I mention this because the CTS has just published a new booklet in its “great saints” series: Louis de Montfort, by Fr Paul Allerton SMM. St Louis is not so well known as other major saints but he should be. His two books, True Devotion to the Blessed Virgin and The Secret of the Rosary, have had a colossal influence on later holy figures, not least St John Paul II (who adopted St Louis’s motto “Totus Tuus” as his own papal motto) and the Venerable Frank Duff, founder of the Legion of Mary and one of the greatest lay Catholics of the 20th century.
Other Christians often think that Catholic devotion to Our Lady is extravagant. For them, Christ is our sole Redeemer and Saviour and His Mother an unnecessary, if pious, distraction. I can only respond to these objections by saying “Pray to her and you will discover that her only desire is to bring you closer to her Son.” Personally, I am uneasy about the title “Co-Redemptrix”: Our Lady certainly plays a vital role in our redemption by her co-operation with God in the Incarnation; but this is not the same as a formal title that seems to give her equal standing with God. Perhaps someone can enlighten me on this. Is this title officially recognised in the Church or not?
Meanwhile, readers might like to read this short biography of one of her greatest advocates – someone who understood that to say “I only need Christ and no-one else”, denies himself an immeasurable source of inspiration and maternal solace. Like all the saints, St Louis de Montfort (born in 1673) had a characteristically difficult time trying to fulfil his vocation as a missionary priest, as well as the usual amount of enemies within the Church who tried to thwart him. His life reminds one of Christ’s imperturbable response to St Teresa of Avila, after she had been thrown out of her conveyance into a water-filled ditch one freezing night as she was struggling to reform the Carmelite order: “This is how I always treat My friends.”
Indeed, St Louis’ most famous work, his True Devotion, was lost for 130 years after his death in 1716, and only rediscovered and published in 1842. Being a saint, he understood that fidelity to Christ, rather than earthly recognition or success, was the whole point of life. The missions he started in France at the beginning of the 18th century (from 1700 until his death) were notable for several innovatory features: he relied on local parishioners to fund the missions in their own parishes; he deliberately involved lay people in his projects; he always tried to repair and renovate neglected chapels and churches he came across in his diocesan work; and as well as regular recitation of the Rosary during missions, he included visual teaching aids such as processions and hymn-singing as ways of instructing the ignorant and illiterate laity of France.

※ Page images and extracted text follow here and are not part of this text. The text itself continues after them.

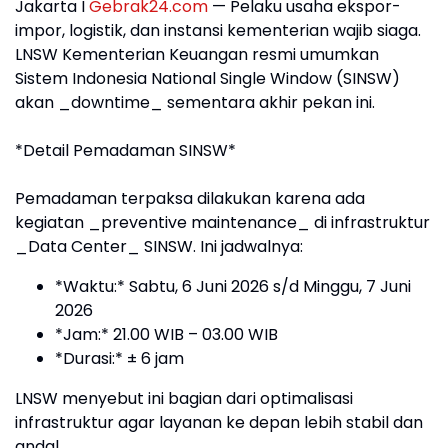
Jakarta I
Gebrak24.com
— Pelaku usaha ekspor-
impor, logistik, dan instansi kementerian wajib siaga.
LNSW Kementerian Keuangan resmi umumkan
Sistem Indonesia National Single Window (SINSW)
akan _downtime_ sementara akhir pekan ini.
*Detail Pemadaman SINSW*
Pemadaman terpaksa dilakukan karena ada
kegiatan _preventive maintenance_ di infrastruktur
_Data Center_ SINSW. Ini jadwalnya:
*Waktu:* Sabtu, 6 Juni 2026 s/d Minggu, 7 Juni
2026
*Jam:* 21.00 WIB – 03.00 WIB
*Durasi:* ± 6 jam
LNSW menyebut ini bagian dari optimalisasi
infrastruktur agar layanan ke depan lebih stabil dan
andal.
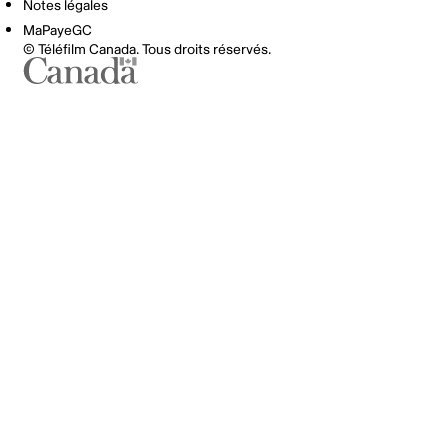
Notes légales
MaPayeGC
© Téléfilm Canada. Tous droits réservés.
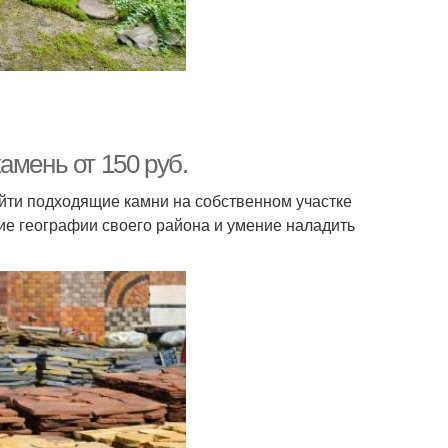
амень от 150 руб.
айти подходящие камни на собственном участке
ние географии своего района и умение наладить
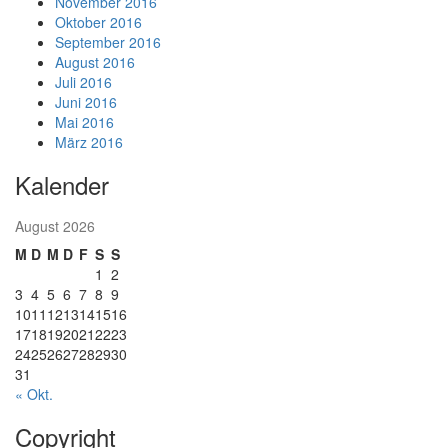
November 2016
Oktober 2016
September 2016
August 2016
Juli 2016
Juni 2016
Mai 2016
März 2016
Kalender
August 2026
M
D
M
D
F
S
S
1
2
3
4
5
6
7
8
9
10
11
12
13
14
15
16
17
18
19
20
21
22
23
24
25
26
27
28
29
30
31
« Okt.
Copyright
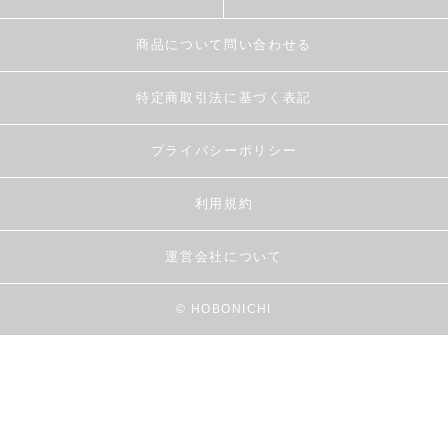
商品について問い合わせる
特定商取引法に基づく表記
プライバシーポリシー
利用規約
運営会社について
© HOBONICHI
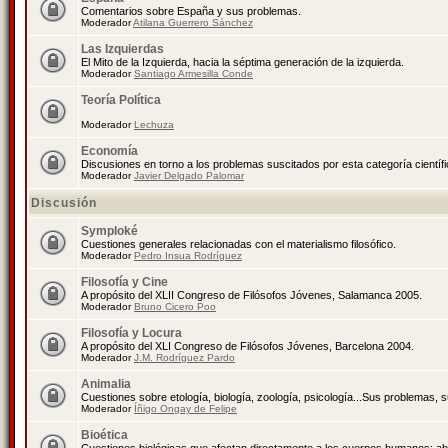
Comentarios sobre España y sus problemas.
Moderador
Atilana Guerrero Sánchez
Las Izquierdas
El Mito de la Izquierda, hacia la séptima generación de la izquierda.
Moderador
Santiago Armesilla Conde
Teoría Política
Moderador
Lechuza
Economía
Discusiones en torno a los problemas suscitados por esta categoría científ
Moderador
Javier Delgado Palomar
Discusión
Symploké
Cuestiones generales relacionadas con el materialismo filosófico.
Moderador
Pedro Insua Rodríguez
Filosofía y Cine
A propósito del XLII Congreso de Filósofos Jóvenes, Salamanca 2005.
Moderador
Bruno Cicero Poo
Filosofía y Locura
A propósito del XLI Congreso de Filósofos Jóvenes, Barcelona 2004.
Moderador
J.M. Rodríguez Pardo
Animalia
Cuestiones sobre etología, biología, zoología, psicología...Sus problemas, 
Moderador
Íñigo Ongay de Felipe
Bioética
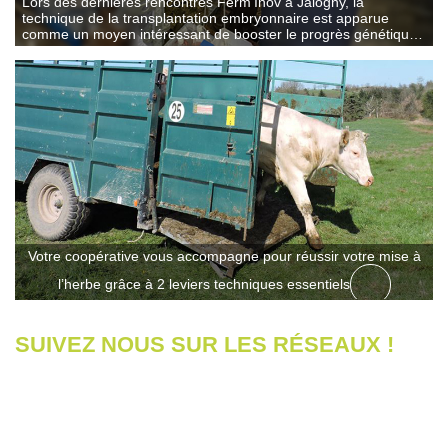
Lors des dernières rencontres Ferm’Inov à Jalogny, la
technique de la transplantation embryonnaire est apparue
comme un moyen intéressant de booster le progrès génétique
dans un troupeau.
Votre coopérative vous accompagne pour réussir votre mise à
l’herbe grâce à 2 leviers techniques essentiels
SUIVEZ NOUS SUR LES RÉSEAUX !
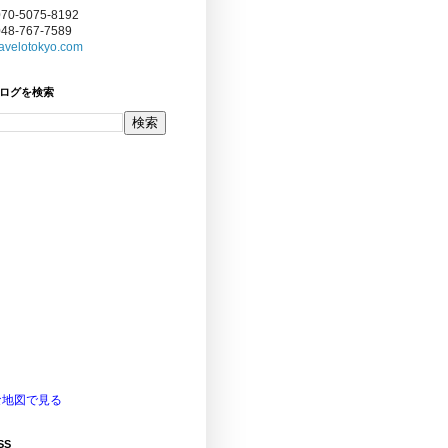
070-5075-8192
048-767-7589
avelotokyo.com
ログを検索
な地図で見る
SS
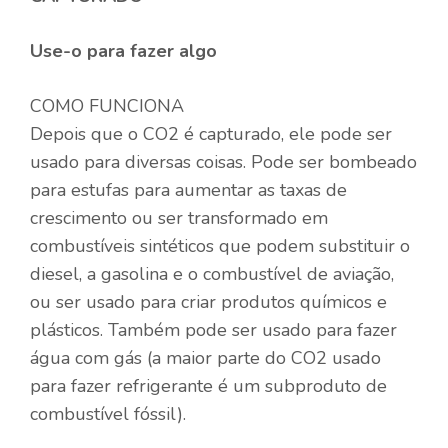
Use-o para fazer algo
COMO FUNCIONA
Depois que o CO2 é capturado, ele pode ser
usado para diversas coisas. Pode ser bombeado
para estufas para aumentar as taxas de
crescimento ou ser transformado em
combustíveis sintéticos que podem substituir o
diesel, a gasolina e o combustível de aviação,
ou ser usado para criar produtos químicos e
plásticos. Também pode ser usado para fazer
água com gás (a maior parte do CO2 usado
para fazer refrigerante é um subproduto de
combustível fóssil).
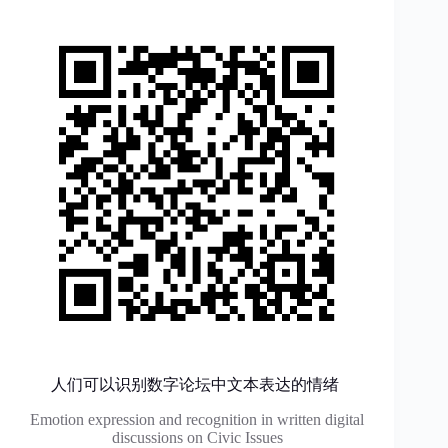
人们可以识别数字论坛中文本表达的情绪
Emotion expression and recognition in written digital
discussions on Civic Issues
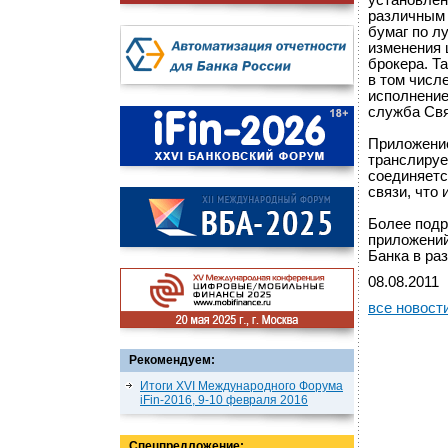
установлен
различным 
бумаг по л
изменения 
брокера. Т
в том числе
исполнение
служба Свя
Приложение
транслируе
соединяетс
связи, что
Более подр
приложений
Банка в ра
08.08.2011
все новост
Рекомендуем:
Итоги XVI Международного Форума
iFin-2016, 9-10 февраля 2016
Спецпредложение:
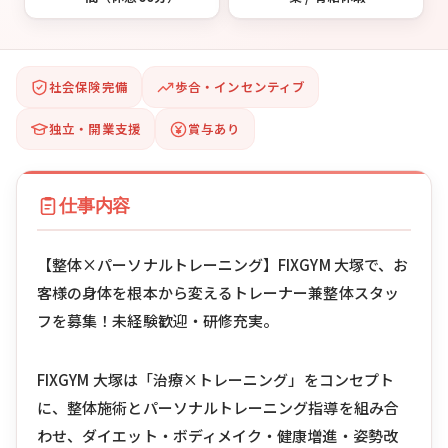
社会保険完備
歩合・インセンティブ
独立・開業支援
賞与あり
仕事内容
【整体×パーソナルトレーニング】FIXGYM 大塚で、お
客様の身体を根本から変えるトレーナー兼整体スタッ
フを募集！未経験歓迎・研修充実。
FIXGYM 大塚は「治療×トレーニング」をコンセプト
に、整体施術とパーソナルトレーニング指導を組み合
わせ、ダイエット・ボディメイク・健康増進・姿勢改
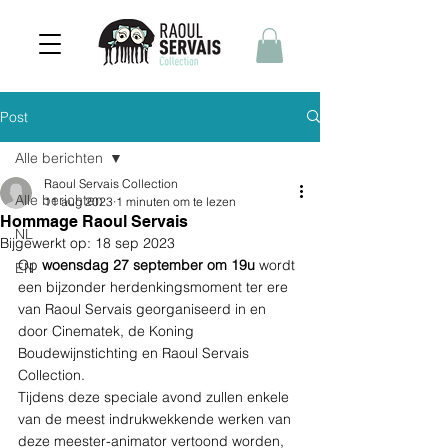
Post
Alle berichten
Raoul Servais Collection
Alle berichten
11 aug 2023
1 minuten om te lezen
Hommage Raoul Servais
NL
Bijgewerkt op:
18 sep 2023
Op 
woensdag 27 september om 19u
 wordt 
EN
een bijzonder herdenkingsmoment ter ere 
van Raoul Servais georganiseerd in en 
door Cinematek, de Koning 
Boudewijnstichting en Raoul Servais 
Collection. 
Tijdens deze speciale avond zullen enkele 
van de meest indrukwekkende werken van 
deze meester-animator vertoond worden, 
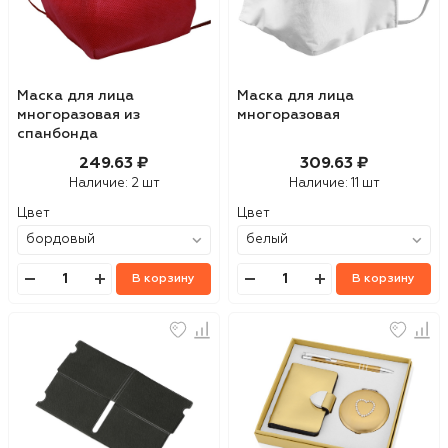
Маска для лица
Маска для лица
многоразовая из
многоразовая
спанбонда
249.63 ₽
309.63 ₽
Наличие:
2 шт
Наличие:
11 шт
Цвет
Цвет
В корзину
В корзину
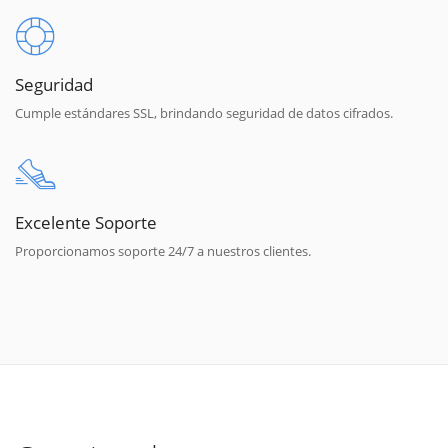
Seguridad
Cumple estándares SSL, brindando seguridad de datos cifrados.
Excelente Soporte
Proporcionamos soporte 24/7 a nuestros clientes.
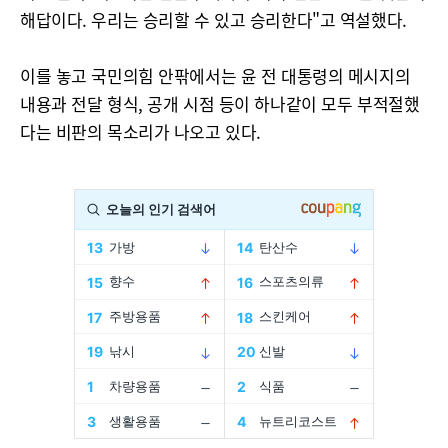
해답이다. 우리는 승리할 수 있고 승리한다"고 역설했다.
이를 놓고 국민의힘 안팎에서는 윤 전 대통령의 메시지의
내용과 전달 형식, 공개 시점 등이 하나같이 모두 부적절했
다는 비판의 목소리가 나오고 있다.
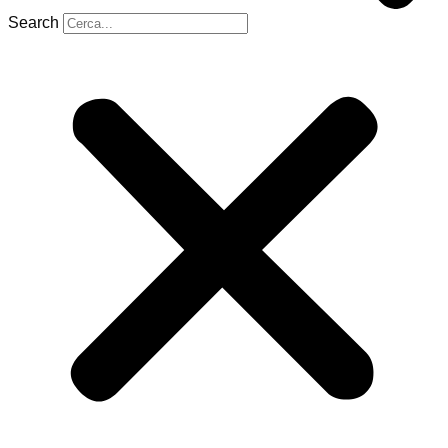
Search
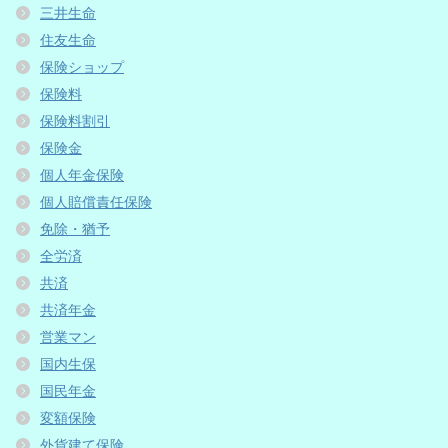
三井生命
住友生命
保険ショップ
保険料
保険料割引
保険金
個人年金保険
個人賠償責任保険
免除・猶予
全労済
共済
共済年金
営業マン
国内生保
国民年金
変額保険
外貨建て保険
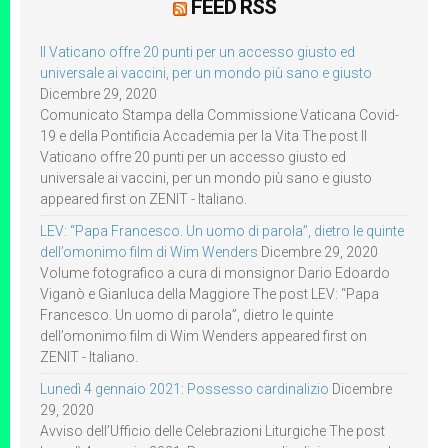
FEED RSS
Il Vaticano offre 20 punti per un accesso giusto ed
universale ai vaccini, per un mondo più sano e giusto
Dicembre 29, 2020
Comunicato Stampa della Commissione Vaticana Covid-
19 e della Pontificia Accademia per la Vita The post Il
Vaticano offre 20 punti per un accesso giusto ed
universale ai vaccini, per un mondo più sano e giusto
appeared first on ZENIT - Italiano.
LEV: “Papa Francesco. Un uomo di parola”, dietro le quinte
dell’omonimo film di Wim Wenders
Dicembre 29, 2020
Volume fotografico a cura di monsignor Dario Edoardo
Viganò e Gianluca della Maggiore The post LEV: “Papa
Francesco. Un uomo di parola”, dietro le quinte
dell’omonimo film di Wim Wenders appeared first on
ZENIT - Italiano.
Lunedì 4 gennaio 2021: Possesso cardinalizio
Dicembre
29, 2020
Avviso dell’Ufficio delle Celebrazioni Liturgiche The post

One amusing note in this informative booklet tells us that in 1700, near Saumur, St Louis “met Madame de Montespan, the former mistress of the king, Louis XIV, who, after her banishment from the court of Versailles, had made her peace with God and the Church.” A royal courtesan, who had occupied an enviable position at the extravagant court of the Sun King in the grandest palace of Europe, now wanted to help a poor, unknown and earnest young priest in his divine mission. It is surely the stuff of a film – or a BBC series?